Chile braces for easier Peruvian avocado entrance - FreshFruitPortal.com

Chile braces for easier Peruvian avocado entrance

Chile braces for easier Peruvian avocado entrance

An array of opinions have surfaced following the announcement by Peru's National Agricultural Health Service (SENASA) that Peruvian Hass avocados would be allowed across the Chilean border without quarantine treatment starting in April.paltas_21442027

Chilean Avocado Committee president Adolfo Ochagavía spoke with www.freshfruitportal.com about Peru's long-running petition to gain easier access to Chile.

"This topic has been under negotiation for some time. Peru's petition comes from a study done with the U.S. Department of Agriculture to show that Peruvian Hass avocados were not a host to fruit flies," Ochagavía said.

Today we have protocol in force that requires quarantine treatment to prevent fly entrance. They are asking for this requirement to be eliminated."

The committee president added that industry concern does not only relate to fruit flies. There is also hesitation over a viroid called Sunblotch, which exists in Peru but not in Chile.

"The industry and growers are worried that this viroid could eventually enter through fruit. We have expressed apprehension to Chilean authorities who have looked into it and are reviewing the topic with Peru," he said.

"The potential risk that this infection could enter Chile would mean a significant source of damage to our industry. You have to take that into account and that's why we've made the request with the Agriculture and Farming Service (SAG) who works with SENASA for a protocol that would ensure our industry we're not going to get avocados that could eventually be infected with Sunblotch."

Ochagavía commented that Chile is a country concerned with maintaining high phytosanitary standards, which allows easy access for Chilean produce to export markets.

"Foreign authorities understand that the fruit has high quality, is safe and that there are no problems or risks for the local industry. So if we acquire a new pest or infection, there could be immediate doubts from foreign buyers," he said.

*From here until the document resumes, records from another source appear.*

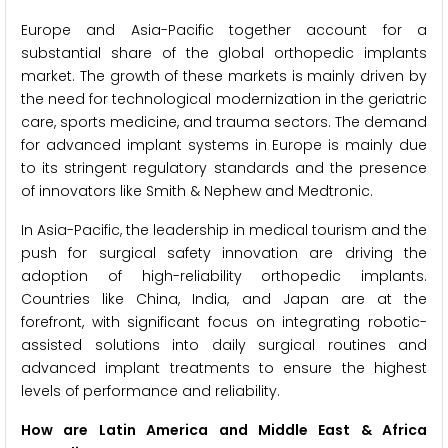
Europe and Asia-Pacific together account for a
substantial share of the global orthopedic implants
market. The growth of these markets is mainly driven by
the need for technological modernization in the geriatric
care, sports medicine, and trauma sectors. The demand
for advanced implant systems in Europe is mainly due
to its stringent regulatory standards and the presence
of innovators like Smith & Nephew and Medtronic.
In Asia-Pacific, the leadership in medical tourism and the
push for surgical safety innovation are driving the
adoption of high-reliability orthopedic implants.
Countries like China, India, and Japan are at the
forefront, with significant focus on integrating robotic-
assisted solutions into daily surgical routines and
advanced implant treatments to ensure the highest
levels of performance and reliability.
How are Latin America and Middle East & Africa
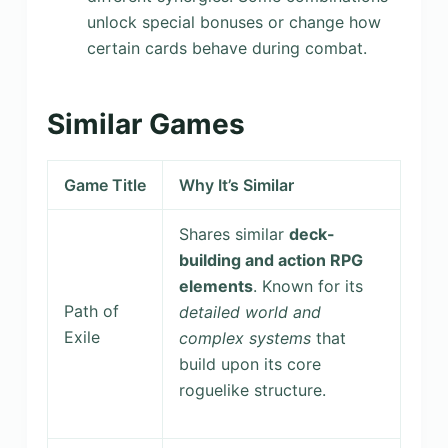
unlock special bonuses or change how
certain cards behave during combat.
Similar Games
Game Title
Why It’s Similar
Shares similar
deck-
building and action RPG
elements
. Known for its
Path of
detailed world and
Exile
complex systems
that
build upon its core
roguelike structure.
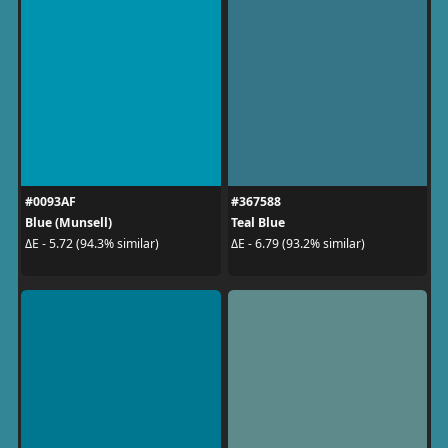
#0093AF
#367588
Blue (Munsell)
Teal Blue
ΔE - 5.72 (94.3% similar)
ΔE - 6.79 (93.2% similar)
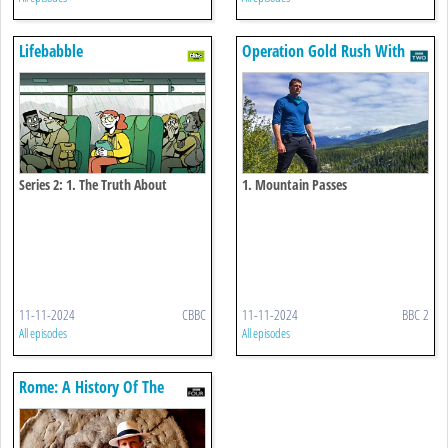
Lifebabble
Operation Gold Rush With
Dan Snow
Series 2: 1. The Truth About
1. Mountain Passes
Bullying
11-11-2024
CBBC
11-11-2024
BBC 2
All episodes
All episodes
Rome: A History Of The
Eternal City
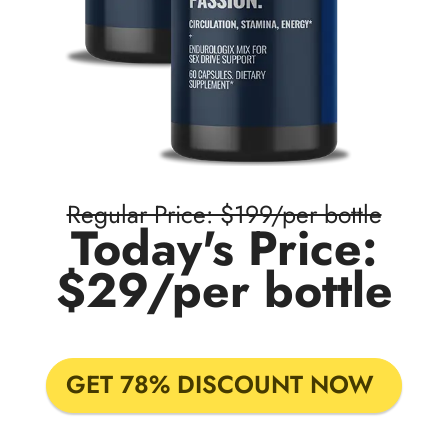
Regular Price: $199/per bottle
Today's Price:
$29/per bottle
GET 78% DISCOUNT NOW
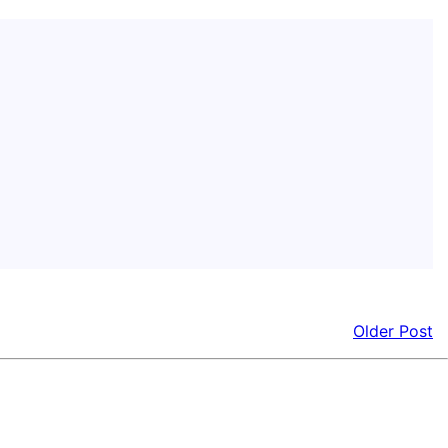
Older Post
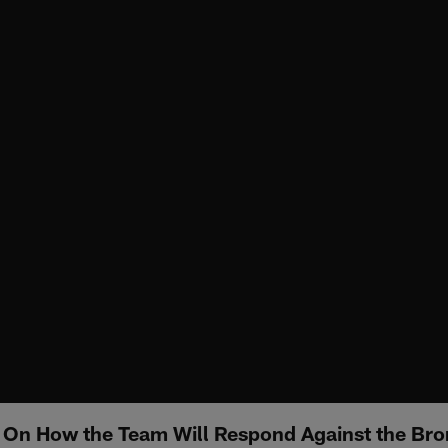
 On How the Team Will Respond Against the Br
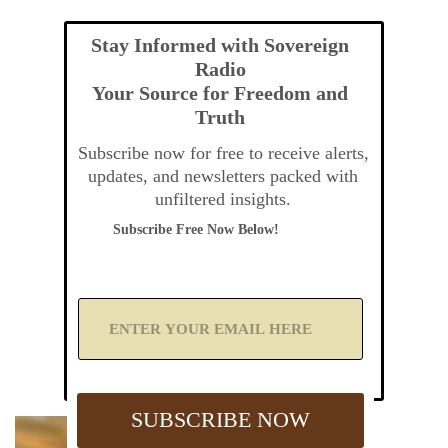
Stay Informed with Sovereign
Radio
Your Source for Freedom and
Truth
Subscribe now for free to receive alerts,
updates, and newsletters packed with
unfiltered insights.
Subscribe Free Now Below!
A
d
d
Y
o
u
SUBSCRIBE NOW
r
E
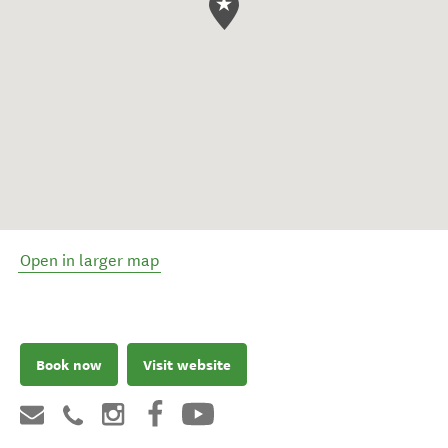
Open in larger map
Book now
Visit website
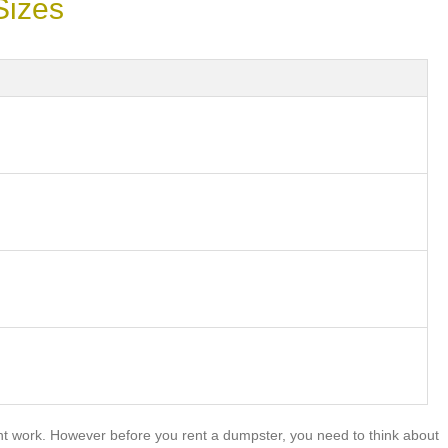
Sizes
nt work. However before you rent a dumpster, you need to think about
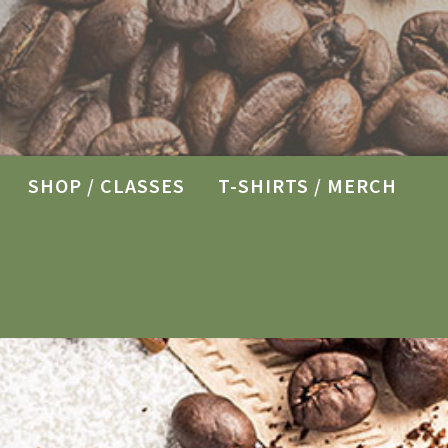
SHOP / CLASSES
T-SHIRTS / MERCH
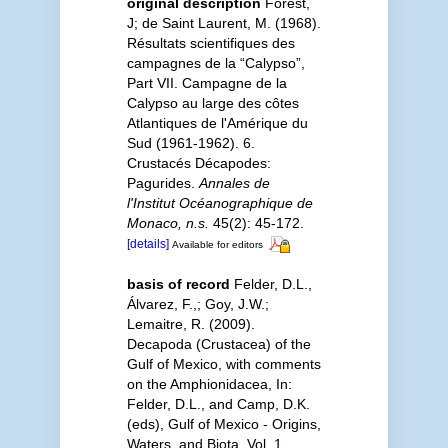
original description
Forest,
J; de Saint Laurent, M. (1968).
Résultats scientifiques des
campagnes de la “Calypso”,
Part VII. Campagne de la
Calypso au large des côtes
Atlantiques de l'Amérique du
Sud (1961-1962). 6.
Crustacés Décapodes:
Pagurides.
Annales de
l'Institut Océanographique de
Monaco, n.s.
45(2): 45-172.
[details]
Available for editors
basis of record
Felder, D.L.,
Álvarez, F.,; Goy, J.W.;
Lemaitre, R. (2009).
Decapoda (Crustacea) of the
Gulf of Mexico, with comments
on the Amphionidacea, In:
Felder, D.L., and Camp, D.K.
(eds), Gulf of Mexico - Origins,
Waters, and Biota. Vol. 1.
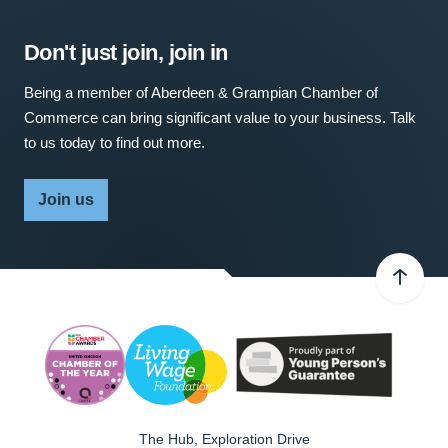
Don't just join, join in
Being a member of Aberdeen & Grampian Chamber of
Commerce can bring significant value to your business. Talk
to us today to find out more.
Join us
The Hub, Exploration Drive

"We are starting talks to enter Brazil, to advance more in South Africa and Australia. So anything additional regarding pests and infections would impact us immediately for how phytosanitary authorities and foreign buyers perceive us."

As for the Peruvian avocado situation, the industry representative said that if authorities can assure them that fruit will not carry pests or diseases, there will be no problem in allowing entrance without quarantine treatment.

"The only thing we want is to protect the industry and to keep our phytosanitary tradition intact," he said.

Chile: an attractive market

According to Ochagavía, Chile's avocado consumption continues to grow, which makes it an appealing market.

"I think that for this season we should have consumption of between 90,000 and 100,000 tons (MT) a year. We are big avocado eaters and to add to that, income is growing, employment is growing and consumption is growing. We're an interesting market for any foreign supplier," the committee president said.

"In the past, we've received Argentine avocados, and also from Peru and the U.S."

Ochagavía said the Chilean export market ends in March or April, after which the industry turns focus in on the  domestic market where prices are more favorable.

On Peru's end, exports begin in April or the beginning of May. Strong competition begins in June, July and August.

Ochagavía added that while phytosanitary negotiations are in process, nothing is certain.

"The process is still not over.  We are going to speak with the Chilean authorities to see more or less how the conversation is going but I think there is still work to be done."